Les chercheurs espèrent que ce résultat puisse être « le point de départ d’une nouvelle catégorie de thérapies préventives » administrées à un stade précoce.
Jacques Tremblay, chercheur à l’université Laval au Québec, avait déjà entamé des travaux pour mettre au point une thérapie génique qui, au moyen de l’outil d’édition génétique Crispr-Cas9, introduirait la mutation bénéfique « in situ », dans le génome des neurones.

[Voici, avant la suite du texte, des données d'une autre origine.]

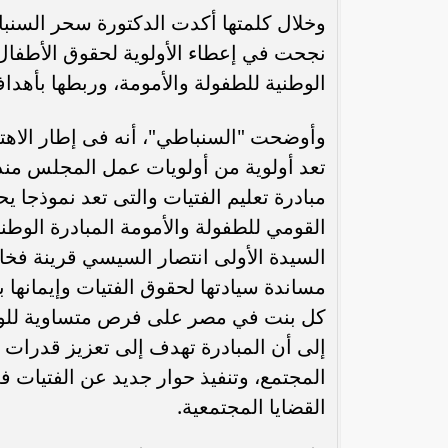
وخلال كلمتها أكدت الدكتورة سحر السنب
نجحت في إعطاء الأولوية لحقوق الأطفال م
الوطنية للطفولة والأمومة، وربطها بأهداف ا
وأوضحت "السنباطي"، أنه فى إطار الاهتما
تعد أولوية من أولويات عمل المجلس منذ 
مبادرة تعليم الفتيات والتى تعد نموذجا 
القومي للطفولة والأمومة المبادرة الوطن
رئيس الوزراء : زيادة مخصصات الإنفاق
محمد إمام يكت
مساندة سيادتها لحقوق الفتيات وإيمانها
على الصحة والتعليم و”تكافل” و”كرامة”
وا
كل بنت في مصر على فرص متساوية للوصو
إلى أن المبادرة تهدف إلى تعزيز قدرات 
المجتمع، وتنفيذ حوار جديد عن الفتيات ف
القضايا المجتمعية.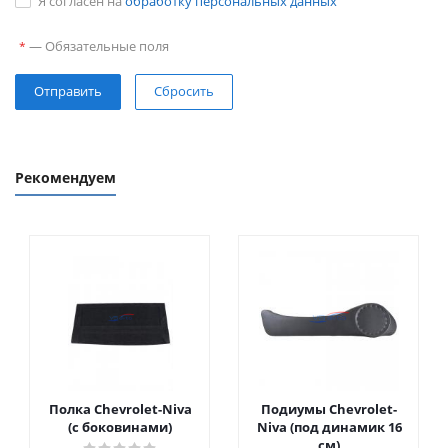
Я согласен на
обработку персональных данных
—
Обязательные поля
*
Сбросить
Рекомендуем
Полка Chevrolet-Niva
Подиумы Chevrolet-
(с боковинами)
Niva (под динамик 16
см)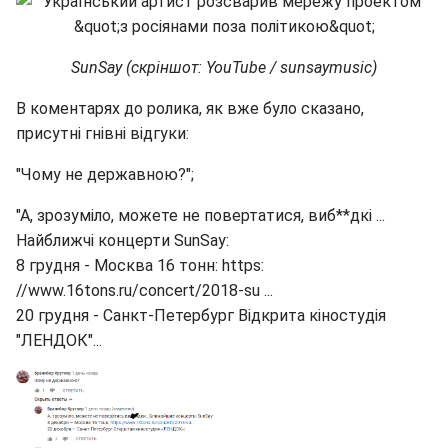
SunSay (скріншот: YouTube / sunsaymusic)
В коментарях до ролика, як вже було сказано,
присутні гнівні відгуки:
"Чому не державною?";
"А, зрозуміло, можете не повертатися, виб**дкі ...
Найближчі концерти SunSay:
8 грудня - Москва 16 тонн: https:
//www.16tons.ru/concert/2018-su ...
20 грудня - Санкт-Петербург Відкрита кіностудія
"ЛЕНДОК"...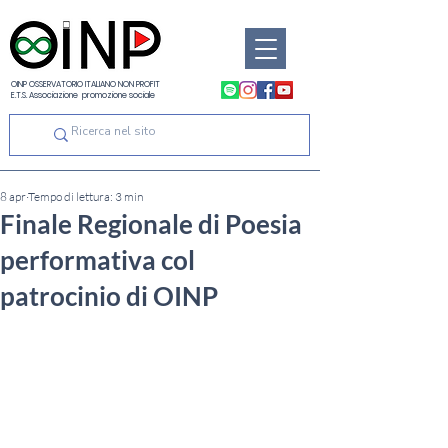
OINP OSSERVATORIO ITALIANO NON PROFIT
E.T.S. Associazione promozione sociale
8 apr
Tempo di lettura: 3 min
Finale Regionale di Poesia
performativa col
patrocinio di OINP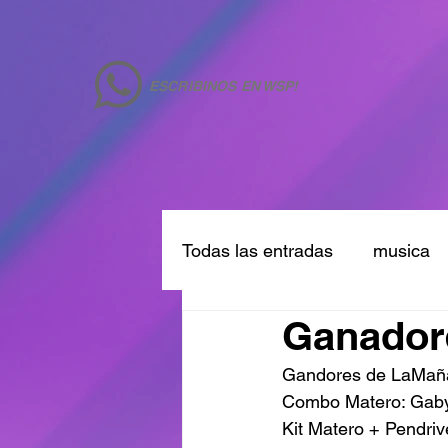
ESCRIBINOS EN WSP!
Todas las entradas
musica
Ganadore
Gandores de LaMa
Combo Matero: Gab
Kit Matero + Pendriv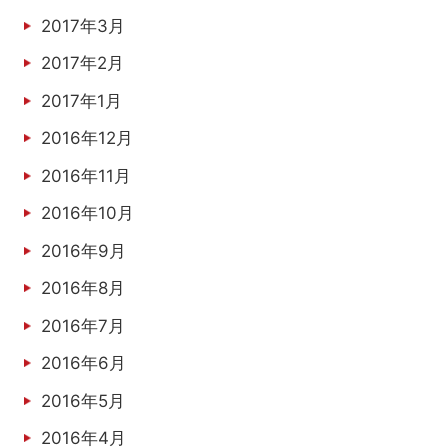
2017年3月
2017年2月
2017年1月
2016年12月
2016年11月
2016年10月
2016年9月
2016年8月
2016年7月
2016年6月
2016年5月
2016年4月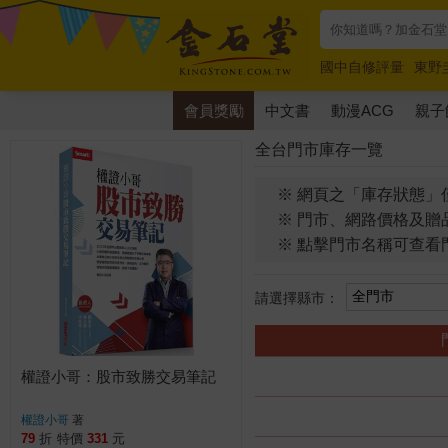
國中自修評量
東野
唯紅花綻放
奧德賽
會員獎勵
中文書
動漫ACG
親子
全台門市庫存一覽
※ 網頁之「庫存狀態」
※ 門市、網路價格及贈
※ 點擊門市名稱可查看
請選擇縣市：
權證小哥：股市致勝交易筆記
權證小哥
著
79
折
特價
331
元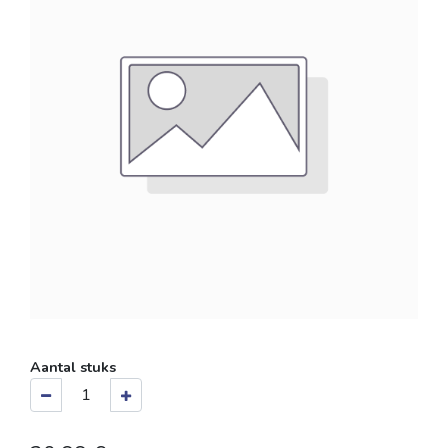
Aantal stuks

Toutefois, l’injection dans l’hippocampe humain n’est « pas envisageable », estime le médecin et chercheur Philippe Amouyel, président de la fondation France Alzheimer. Selon lui, « il faudrait essayer de mimer cet effet avec de petites molécules », qui pourraient être « introduites dans le cerveau par des nanovecteurs ». De son côté, même s’il considère ces derniers résultats comme très intéressants, Frédéric Checler de Institut de pharmacologie moléculaire et cellulaire à Sophia Antipolis, rappelle que des effets cognitifs ont déjà pu être obtenus chez l’animal, sans être ensuite observés chez l’homme.
Complément du 25/06/2024 : Une étude menée par deCODE genetics et publiée dans le New England Journal of Medicine [5] est, selon ses auteurs, la première à mettre en évidence une forte composante récessive dans la maladie d’Alzheimer.

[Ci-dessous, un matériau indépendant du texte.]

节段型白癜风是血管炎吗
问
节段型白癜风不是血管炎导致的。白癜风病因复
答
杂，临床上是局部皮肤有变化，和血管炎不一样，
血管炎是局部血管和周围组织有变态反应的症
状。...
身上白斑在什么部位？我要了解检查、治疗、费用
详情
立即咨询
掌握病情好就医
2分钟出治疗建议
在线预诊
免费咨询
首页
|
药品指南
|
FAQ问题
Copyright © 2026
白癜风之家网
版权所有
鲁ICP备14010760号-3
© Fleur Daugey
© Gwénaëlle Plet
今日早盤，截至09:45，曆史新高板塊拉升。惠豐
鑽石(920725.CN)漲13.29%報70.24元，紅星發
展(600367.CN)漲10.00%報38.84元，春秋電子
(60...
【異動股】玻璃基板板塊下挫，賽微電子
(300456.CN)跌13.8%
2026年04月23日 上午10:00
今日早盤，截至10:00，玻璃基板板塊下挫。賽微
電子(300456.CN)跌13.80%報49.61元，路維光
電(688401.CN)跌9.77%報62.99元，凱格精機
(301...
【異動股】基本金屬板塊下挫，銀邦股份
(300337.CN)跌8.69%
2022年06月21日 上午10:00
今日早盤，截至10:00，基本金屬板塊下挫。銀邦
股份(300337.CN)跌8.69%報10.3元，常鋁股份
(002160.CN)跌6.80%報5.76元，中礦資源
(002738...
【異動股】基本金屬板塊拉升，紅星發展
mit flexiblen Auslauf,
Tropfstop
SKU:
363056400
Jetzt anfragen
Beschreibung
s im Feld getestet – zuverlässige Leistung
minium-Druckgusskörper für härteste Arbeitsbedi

[1] « Les protéines prions anormales sont en général responsables de maladies neurodégénératives graves telles que la maladie de la vache folle ou la maladie de Creutzfeldt-Jakob. Leur forme normale est naturellement présente notre cerveau. Lorsqu’une protéine prion change de forme, elle devient anormale et les autres protéines alentours adoptent la même forme anormale, ce qui amplifie donc les processus en cours. La protéine amyloïde-β peut aussi avoir ce comportement, et est donc considérée comme un “pseudo-prion” ».

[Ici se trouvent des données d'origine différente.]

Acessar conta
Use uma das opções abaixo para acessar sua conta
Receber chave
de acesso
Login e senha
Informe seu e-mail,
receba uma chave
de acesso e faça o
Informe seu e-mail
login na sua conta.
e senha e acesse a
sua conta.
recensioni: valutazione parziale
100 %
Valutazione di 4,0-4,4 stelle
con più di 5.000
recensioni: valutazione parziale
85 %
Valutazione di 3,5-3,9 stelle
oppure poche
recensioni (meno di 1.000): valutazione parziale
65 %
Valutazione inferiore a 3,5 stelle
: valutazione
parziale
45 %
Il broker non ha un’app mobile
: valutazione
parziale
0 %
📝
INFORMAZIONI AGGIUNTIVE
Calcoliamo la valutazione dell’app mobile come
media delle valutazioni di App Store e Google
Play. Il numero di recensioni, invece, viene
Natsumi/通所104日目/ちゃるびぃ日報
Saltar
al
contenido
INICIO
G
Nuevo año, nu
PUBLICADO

[2] Célestine, M., Jacquier-Sarlin, M., Borel, E. et al. Transmissible long-term neuroprotective and pro-cognitive effects of 1–42 beta-amyloid with A2T icelandic mutation in an Alzheimer’s disease mouse model. Mol Psychiatry (2024). https://doi.org/10.1038/s41380-024-02611-8
[3] En analysant le génome entier de 1 795 Islandais, l’équipe de Thorlakur Jonsson a identifié une mutation présente chez certains habitants qui a un effet protecteur vis-à-vis de la maladie d’Alzheimer, mais aussi du « déclin neurocognitif normal ». Cette mutation, appelée « A673T », est présente chez moins de 1 % des personnes scandinaves. Elle se situe sur un gène codant pour une protéine précurseur de l’amyloïde (APP).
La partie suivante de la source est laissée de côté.